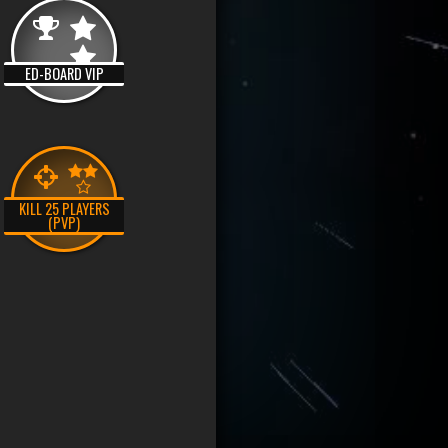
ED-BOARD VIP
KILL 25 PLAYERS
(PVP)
=-=-=
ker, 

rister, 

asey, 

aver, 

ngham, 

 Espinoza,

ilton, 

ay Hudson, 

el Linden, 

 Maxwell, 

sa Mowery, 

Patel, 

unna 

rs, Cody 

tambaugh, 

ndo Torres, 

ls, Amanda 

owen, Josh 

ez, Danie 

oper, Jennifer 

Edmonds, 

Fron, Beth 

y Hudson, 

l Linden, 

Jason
=-=-=
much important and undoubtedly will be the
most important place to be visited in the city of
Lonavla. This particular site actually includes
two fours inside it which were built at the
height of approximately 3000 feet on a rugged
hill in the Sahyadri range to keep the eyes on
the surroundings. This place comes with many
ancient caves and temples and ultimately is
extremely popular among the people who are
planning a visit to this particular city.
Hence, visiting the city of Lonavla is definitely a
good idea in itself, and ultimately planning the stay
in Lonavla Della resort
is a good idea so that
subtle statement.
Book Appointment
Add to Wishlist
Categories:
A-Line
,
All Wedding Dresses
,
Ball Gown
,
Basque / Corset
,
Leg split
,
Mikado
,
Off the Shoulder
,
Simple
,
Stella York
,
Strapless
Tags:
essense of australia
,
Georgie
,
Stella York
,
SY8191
=-=-=
Compute the number of lines in the entries above that hold the word "city"; the answer must contain nothing else.

3